2007 Award for Excellence in Teaching (Programs):
- Professional Sales Degree Program, Kennesaw State University. Through a combination of curricular revision, resource advocacy, continuous improvement in curriculum and strong ties to the business community, this program has achieved national recognition for its initiatives in increasing student enrollment and graduation rates, and the resulting increase in student learning and success. The program emphasizes and supports effective teaching, and there are strong links between good teaching and various rewards. Guided by an ongoing data-driven process for reviewing and reshaping the curriculum, the program has distinguished itself both locally and nationally.
2007 Award for the Scholarship of Teaching and Learning (Faculty):
- Dr. Deborah Vess, professor of history and interdisciplinary studies, Georgia College & State University. Vess, a pioneer and leader in the scholarship of teaching and learning ( SOTL), was one of the early Carnegie Scholars in the Pew National Fellowship Program. Her extensive portfolio of SOTL publications includes cutting-edge research on teaching using technology and its impact on student learning. Her most recent article “History to Go: Why i Teach with iPods” reveals her creativity and innovation in the classroom. In addition to her personal commitment to SOTL, Vess also develops professional opportunities that allow faculty to advance and disseminate their teaching-related research.

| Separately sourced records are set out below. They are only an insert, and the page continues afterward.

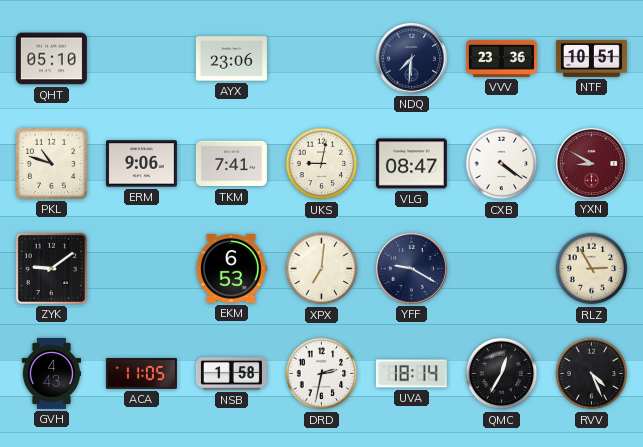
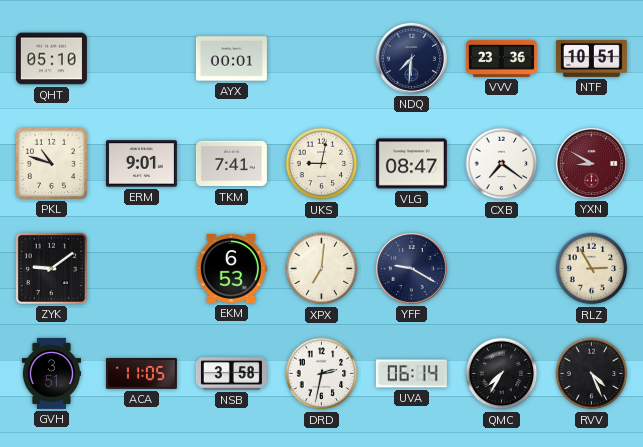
AYX: 23:06 -> 00:01
ERM: 9:06 -> 9:01
CXB: 4:21 -> 7:21
GVH: 4:43 -> 3:51
NSB: 1:58 -> 3:58
UVA: 18:14 -> 06:14
QMC: 12:35 -> 7:35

- Dr. Laura D. Frost, associate professor of chemistry, Georgia Southern University. Frost is a leader in her department in incorporating process-oriented, guided-inquiry learning into introductory chemistry courses. Frost’s students are not given scientific facts to memorize, but are instead asked to construct facts from a situation, thereby leading to a better understanding of their application. Work is done in groups and each member has a defined role that rotates every class period, helping students to develop a range of key process skills as they learn how to work in teams to solve problems. Frost’s scholarship focuses on increasing student interest in chemistry, enhancing student learning in chemistry, and enhancing students’ perception of learning chemistry. Dissemination of her research and findings has gained her a national reputation in the field of chemistry education.
- Dr. Marguerite Brickman, assistant professor of plant biology, University of Georgia. Brickman is a driving force for the scholarship of teaching and learning at the University of Georgia, where her research and scholarship focus on new methods of teaching introductory biology. Her published research on collaborative learning is nationally recognized and highly respected. She has received multiple teaching awards, among them the University of Georgia Richard B. Russell Teaching Award in 2006. Brickman was also named a National Academy of Sciences Education Fellow in 2004.